▶ Exercise instructions
If any record holds an image, omit the image and print the rest exactly.

▶ Information given

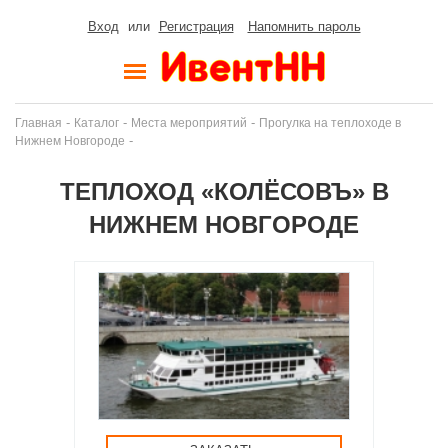
Вход
или
Регистрация
Напомнить пароль
-
-
-
Главная
Каталог
Места мероприятий
Прогулка на теплоходе в
-
Нижнем Новгороде
ТЕПЛОХОД «КОЛЁСОВЪ» В
НИЖНЕМ НОВГОРОДЕ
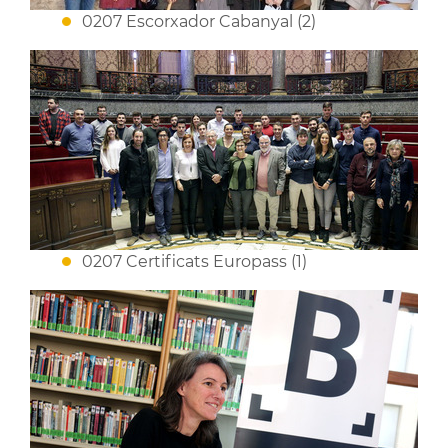
0207 Escorxador Cabanyal (2)
0207 Certificats Europass (1)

▶ Problem solution
Вход
или
Регистрация
Напомнить пароль
-
-
-
Главная
Каталог
Места мероприятий
Прогулка на теплоходе в
-
Нижнем Новгороде
ТЕПЛОХОД «КОЛЁСОВЪ» В
НИЖНЕМ НОВГОРОДЕ
0207 Escorxador Cabanyal (2)
0207 Certificats Europass (1)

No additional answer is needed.